Two Columbia University economists think that raising rates is cure for economic slump

As reported by Bloomberg, two Columbia University economists have adopted your humble blogger's suggestion that raising interest rates will help to cure the economic slump.

Regular readers have seen numerous posts over the last couple of years discussing Walter Bagehot and his rule that central banks never lower rates below 2%.

Mr. Bagehot, the father of modern central banking, laid out this rule in the 1870s.  He did this in full knowledge of Mark Twain's famous observation about being more concerned about the return of his capital than the return on his capital.

Mr. Bagehot understood that as rates drop below 2% they create their own economic headwinds including that savers start pursuing Mark Twain's observation.
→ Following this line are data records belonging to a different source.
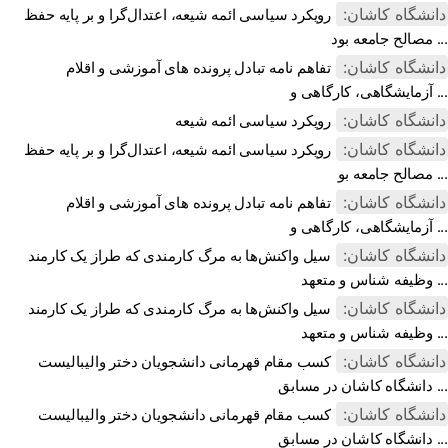
دانشگاه کاشان:
رویکرد سیاسی ائمه شیعه، اعتدال‌گرا و بر پایه حفظ
مصالح جامعه بود ...
دانشگاه کاشان:
تفاهم نامه تبادل پرونده‌ های آموزشی و اقلام
آزمایشگاهی، کارگاهی و ...
دانشگاه کاشان:
رویکرد سیاسی ائمه شیعه
دانشگاه کاشان:
رویکرد سیاسی ائمه شیعه، اعتدال‌گرا و بر پایه حفظ
مصالح جامعه بو ...
دانشگاه کاشان:
تفاهم نامه تبادل پرونده‌ های آموزشی و اقلام
آزمایشگاهی، کارگاهی و ...
دانشگاه کاشان:
سیل واکنش‌ها به مرگ کارمندی که طراز یک کارمند
وظیفه شناس و متعهد ...
دانشگاه کاشان:
سیل واکنش‌ها به مرگ کارمندی که طراز یک کارمند
وظیفه شناس و متعهد ...
دانشگاه کاشان:
کسب مقام قهرمانی دانشجویان دختر والیبالیست
دانشگاه کاشان در مسابق ...
دانشگاه کاشان:
کسب مقام قهرمانی دانشجویان دختر والیبالیست
دانشگاه کاشان در مسابق ...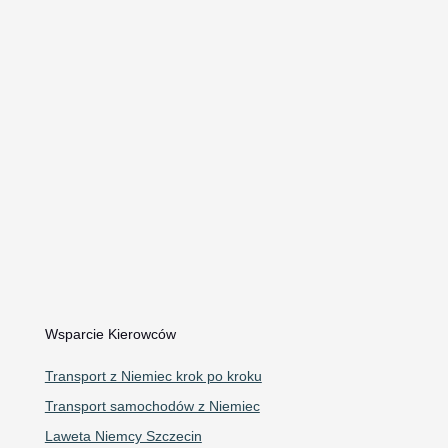
Uruchamianie samochodu kablami
Dowóz paliwa Szczecin
Awaryjne otwieranie samochodów
Kontakt i Informacje
Telefon: 609 240 240
WhatsApp
Email:
autoholowaniecorrado@gmail.com
Mapa Google
Wsparcie Kierowców
Transport z Niemiec krok po kroku
Transport samochodów z Niemiec
Laweta Niemcy Szczecin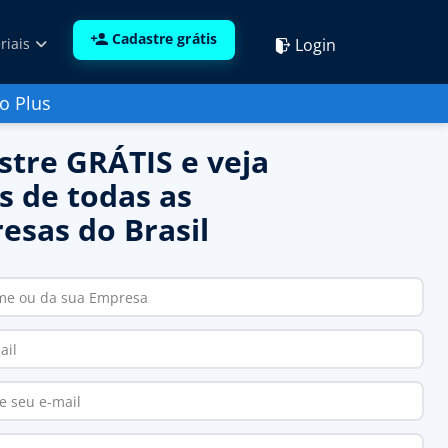
Cadastre grátis
Login
riais
o Plus
stre GRÁTIS e veja
s de todas as
esas do Brasil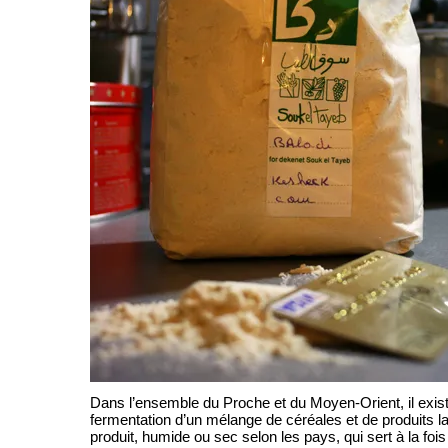
Dans l’ensemble du Proche et du Moyen-Orient, il exist
fermentation d’un mélange de céréales et de produits lai
produit, humide ou sec selon les pays, qui sert à la fois 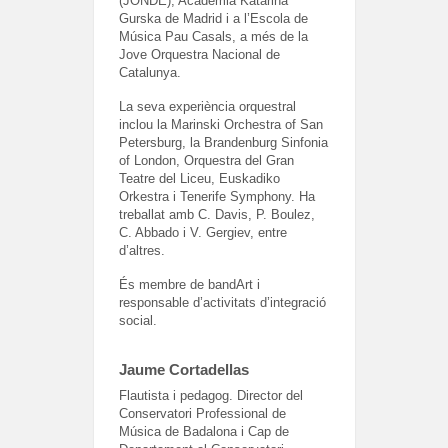
(JONDE), Academia Katarina
Gurska de Madrid i a l’Escola de
Música Pau Casals, a més de la
Jove Orquestra Nacional de
Catalunya.
La seva experiència orquestral
inclou la Marinski Orchestra of San
Petersburg, la Brandenburg Sinfonia
of London, Orquestra del Gran
Teatre del Liceu, Euskadiko
Orkestra i Tenerife Symphony. Ha
treballat amb C. Davis, P. Boulez,
C. Abbado i V. Gergiev, entre
d’altres.
És membre de bandArt i
responsable d’activitats d’integració
social.
Jaume Cortadellas
Flautista i pedagog. Director del
Conservatori Professional de
Música de Badalona i Cap de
The solution to weak economic growth may be higher interest rates. 
That seemingly paradoxical remedy can apply if the cause of the slump is a confidence shock that cheap borrowing costs are failing to reverse, two Columbia University economists said in a report published this week. 
In such a situation, ultra-easy monetary policy risks making fears of deflation a self- fulfilling prophecy as spenders sit tight. 
If low interest rates can’t motivate jittery consumers, then the answer may be the opposite: an increase in borrowing costs. Such a shift “can boost inflationary expectations and therefore foster employment,” said Stephanie Schmitt-Grohe and Martin Uribe in the study published Nov. 19 by the National Bureau of Economic Research in Cambridge, Mass.
“By its effect on real wages, future inflation stimulates employment, thereby lifting the economy out of the slump,” they said. 
The academics said sagging confidence among households and companies has played a part in the recent economic slowdown. Evidence from the U.S. as well as Japan during the last two decades “seems to suggest that zero nominal interest rates are not doing much to push inflation higher.”
At the moment, the Federal Reserve pledges to keep its benchmark interest rate near zero through mid-2015.
While I am not an economist, I suspect that the transmission mechanism for economic improvement from higher interest rates is that savers no longer have to offset the lack of return on their savings through more savings, but can instead use this money for consumption.